Arthur Schnitzler's Professor Bernhardi, a searing portrait of Viennese antisemitism, was one of last year's major discoveries. Now the Arcola hosts Schnitzler's first play, Anatol (1892). It's one of the author's more characteristic studies of sexual promiscuity, and led Freud to write to him wondering "from where you were able to draw that secret knowledge which I have had to acquire through laborious investigation".
The answer can only be through Schnitzler's own rigorous self-analysis, for these linked one-act plays involving a philandering hero, his faithful friend and a variety of Viennese women offer an unsparing account of male egoism and insecurity. Anatol hypnotises one mistress to test her fidelity only to back off from the big question. He stages a lavish farewell supper for an unwanted lover and is then outraged to find that he is the one being given the push. He even rekindles an old flame on the eve of his wedding and is shocked into self-awareness by her incandescent fury.

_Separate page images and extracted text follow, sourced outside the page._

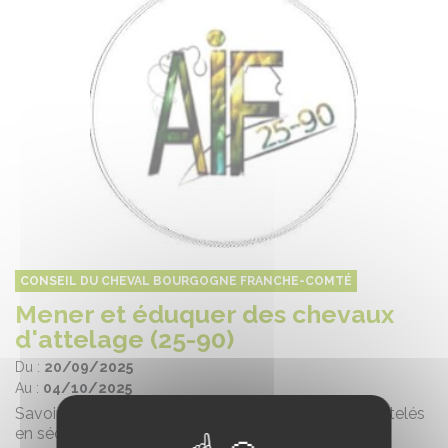
CONSEIL DU CHEVAL BOURGOGNE FRANCHE-COMTÉ
Mener et éduquer des chevaux
d'attelage (25-90)
Du :
20/09/2025
Au :
04/10/2025
Savoir mener un cheval ou une paire de chevaux attelés
en sécurité sur différents types de parcours.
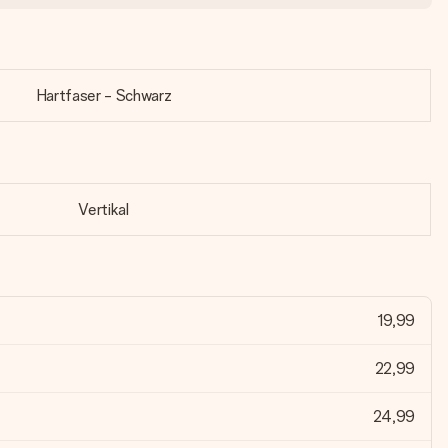
Hartfaser - Schwarz
Vertikal
19,99
22,99
24,99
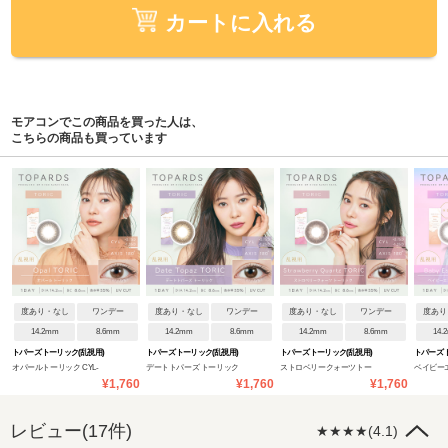
カートに入れる
モアコンでこの商品を買った人は、
こちらの商品も買っています
度あり・なし
ワンデー
度あり・なし
ワンデー
度あり・なし
ワンデー
度あり
14.2mm
8.6mm
14.2mm
8.6mm
14.2mm
8.6mm
14.
トパーズ トーリック(乱視用)
トパーズ トーリック(乱視用)
トパーズ トーリック(乱視用)
トパーズ 
オパールトーリック CYL-
デートトパーズ トーリック
ストロベリークォーツトー
ベイビー
¥1,760
¥1,760
¥1,760
0.75
CYL-1.25
リック CYL-1.25
リック CYL
レビュー(17件)
★★★★(4.1)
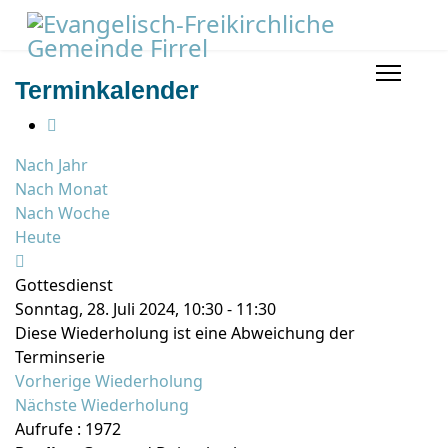
Terminkalender
Nach Jahr
Nach Monat
Nach Woche
Heute
Gottesdienst
Sonntag, 28. Juli 2024, 10:30 - 11:30
Diese Wiederholung ist eine Abweichung der
Terminserie
Vorherige Wiederholung
Nächste Wiederholung
Aufrufe
: 1972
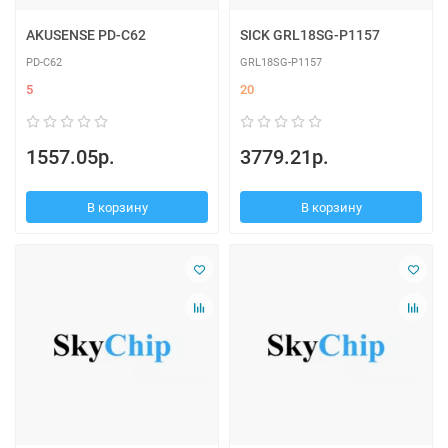
AKUSENSE PD-C62
SICK GRL18SG-P1157
PD-C62
GRL18SG-P1157
5
20
1557.05р.
3779.21р.
В корзину
В корзину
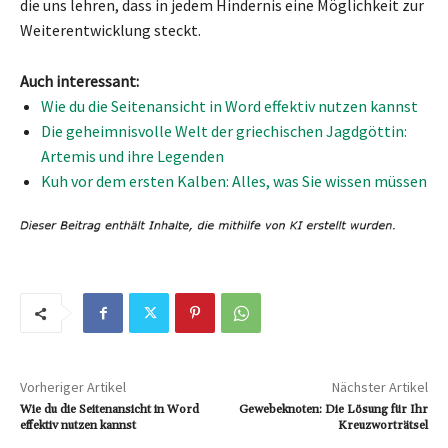
die uns lehren, dass in jedem Hindernis eine Möglichkeit zur
Weiterentwicklung steckt.
Auch interessant:
Wie du die Seitenansicht in Word effektiv nutzen kannst
Die geheimnisvolle Welt der griechischen Jagdgöttin:
Artemis und ihre Legenden
Kuh vor dem ersten Kalben: Alles, was Sie wissen müssen
Vorheriger Artikel
Nächster Artikel
Wie du die Seitenansicht in Word
Gewebeknoten: Die Lösung für Ihr
effektiv nutzen kannst
Kreuzworträtsel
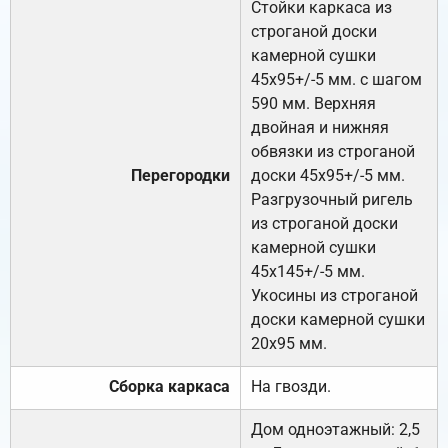
Стойки каркаса из
строганой доски
камерной сушки
45х95+/-5 мм. с шагом
590 мм. Верхняя
двойная и нижняя
обвязки из строганой
Перегородки
доски 45х95+/-5 мм.
Разгрузочный ригель
из строганой доски
камерной сушки
45х145+/-5 мм.
Укосины из строганой
доски камерной сушки
20х95 мм.
Сборка каркаса
На гвозди.
Дом одноэтажный: 2,5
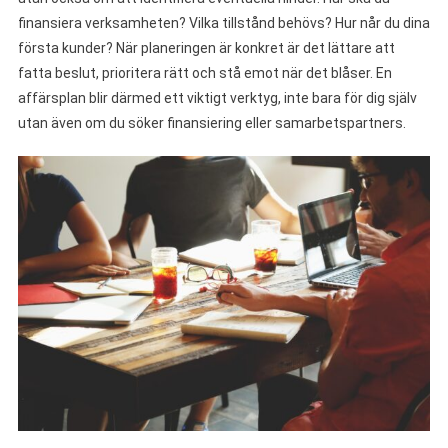
finansiera verksamheten? Vilka tillstånd behövs? Hur når du dina
första kunder? När planeringen är konkret är det lättare att
fatta beslut, prioritera rätt och stå emot när det blåser. En
affärsplan blir därmed ett viktigt verktyg, inte bara för dig själv
utan även om du söker finansiering eller samarbetspartners.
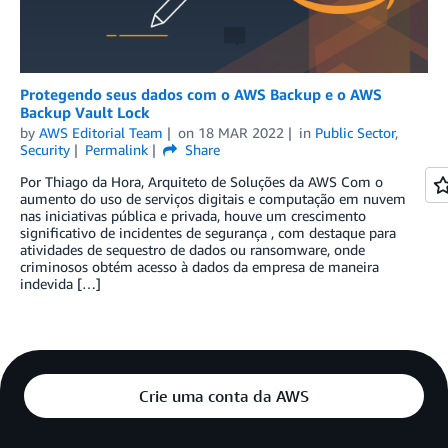
Protegendo seus dados com o AWS Backup e o AWS
Backup Vault Lock
by
AWS Editorial Team
on
18 MAR 2022
in
Public Sector
,
Security
Permalink
Share
Por Thiago da Hora, Arquiteto de Soluções da AWS Com o
aumento do uso de serviços digitais e computação em nuvem
nas iniciativas pública e privada, houve um crescimento
significativo de incidentes de segurança , com destaque para
atividades de sequestro de dados ou ransomware, onde
criminosos obtém acesso à dados da empresa de maneira
indevida […]
Crie uma conta da AWS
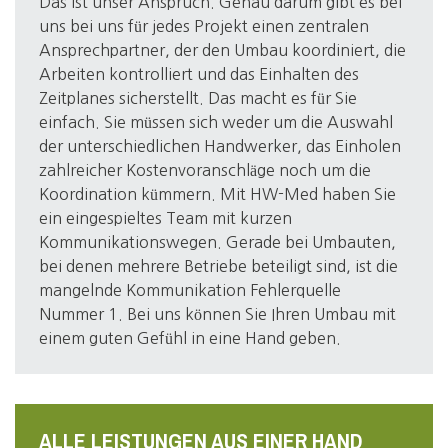
Das ist unser Anspruch. Genau darum gibt es bei
uns bei uns für jedes Projekt einen zentralen
Ansprechpartner, der den Umbau koordiniert, die
Arbeiten kontrolliert und das Einhalten des
Zeitplanes sicherstellt. Das macht es für Sie
einfach. Sie müssen sich weder um die Auswahl
der unterschiedlichen Handwerker, das Einholen
zahlreicher Kostenvoranschläge noch um die
Koordination kümmern. Mit HW-Med haben Sie
ein eingespieltes Team mit kurzen
Kommunikationswegen. Gerade bei Umbauten,
bei denen mehrere Betriebe beteiligt sind, ist die
mangelnde Kommunikation Fehlerquelle
Nummer 1. Bei uns können Sie Ihren Umbau mit
einem guten Gefühl in eine Hand geben.
ALLE LEISTUNGEN AUS EINER HAND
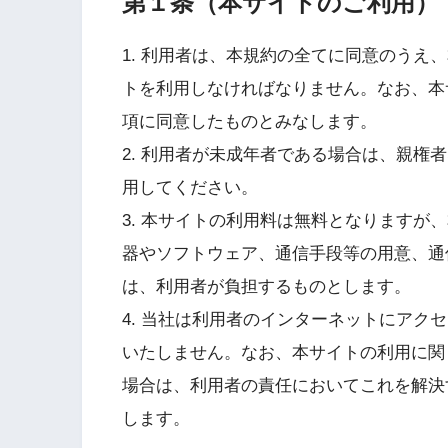
第１条（本サイトのご利用）
1. 利用者は、本規約の全てに同意のうえ
トを利用しなければなりません。なお、本
項に同意したものとみなします。
2. 利用者が未成年者である場合は、親権
用してください。
3. 本サイトの利用料は無料となりますが
器やソフトウェア、通信手段等の用意、通
は、利用者が負担するものとします。
4. 当社は利用者のインターネットにアク
いたしません。なお、本サイトの利用に関
場合は、利用者の責任においてこれを解決
します。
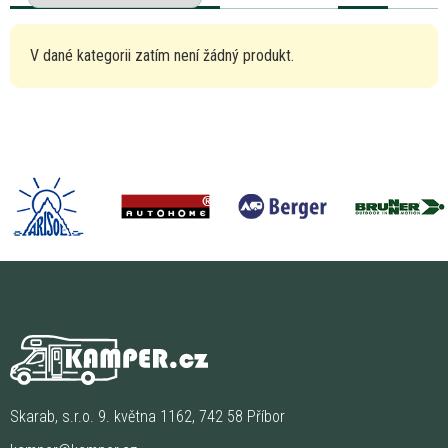
V dané kategorii zatím není žádný produkt.
Skarab, s.r.o. 9. května 1162, 742 58 Příbor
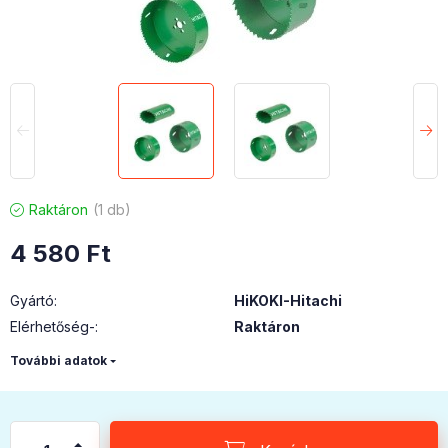
Raktáron
1 db
4 580
Ft
Gyártó
:
HiKOKI-Hitachi
Elérhetőség-
:
Raktáron
További adatok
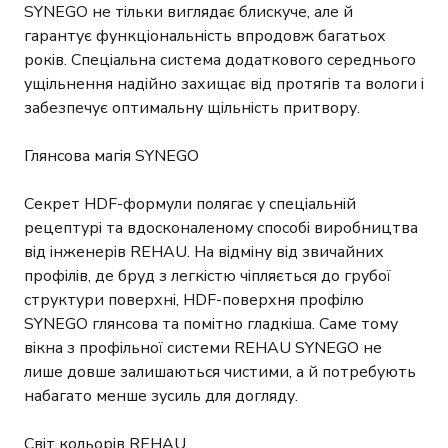
SYNEGO не тільки виглядає блискуче, але й
гарантує функціональність впродовж багатьох
років. Спеціальна система додаткового середнього
ущільнення надійно захищає від протягів та вологи і
забезпечує оптимальну щільність притвору.
Глянсова магія SYNEGO
Секрет HDF-формули полягає у спеціальній
рецептурі та вдосконаленому способі виробництва
від інженерів REHAU. На відміну від звичайних
профілів, де бруд з легкістю чіпляється до грубої
структури поверхні, HDF-поверхня профілю
SYNEGO глянсова та помітно гладкіша. Саме тому
вікна з профільної системи REHAU SYNEGO не
лише довше залишаються чистими, а й потребують
набагато менше зусиль для догляду.
Світ кольорів REHAU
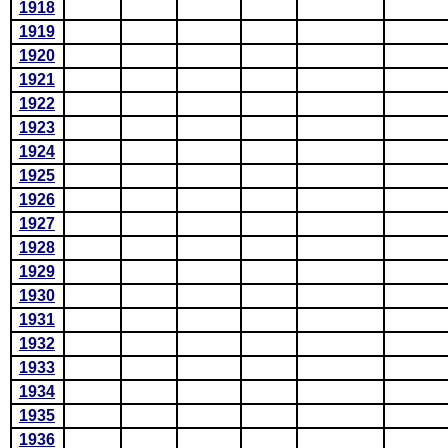
1918
1919
1920
1921
1922
1923
1924
1925
1926
1927
1928
1929
1930
1931
1932
1933
1934
1935
1936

It is hard to think of any dramatist, even Strindberg, who wrote so honestly about 19th-century sex. Even though these playlets seem short on social detail, Schnitzler pins down brilliantly the self-regard, lassitude and frivolous melancholy of the upper-class Viennese male. In contrast, the women, however victimised, possess either a spitfire rage or a Cressida-like capacity for deception. And, although Schnitzler developed his ideas more fully in Reigen (La Ronde), these plays convey the ephemeral sadness of the amoral life. At one point in Carl Mueller's translation, Anatol's confidant, Max, memorably observes: "There's a happiness that starts to die in the first kiss."
I only wish that Thomas Hescott's revival, for Back to Back productions, were a shade less frenetic; the suppertime showdown between Anatol and his old lover suggests more a four-ale bar than a classy Viennese restaurant. But Sam Hodges catches nicely the narcissistic hedonism of the drifting hero. Andrew Fallaize as his friend combines surface disapproval of Anatol's games with a sense of envious, Leperello-like complicity. Best of all is Anna Francolini, who, playing Anatol's endless lovers, captures both their seething rage and mercurial independence.
But it is the play rather than the performance that matters. Schnitzler, a practising doctor and neurologist, pins down a particular Viennese fin-de-siècle sickness. He also nails the ultimate human illusion: that irresponsible pleasure makes men happy.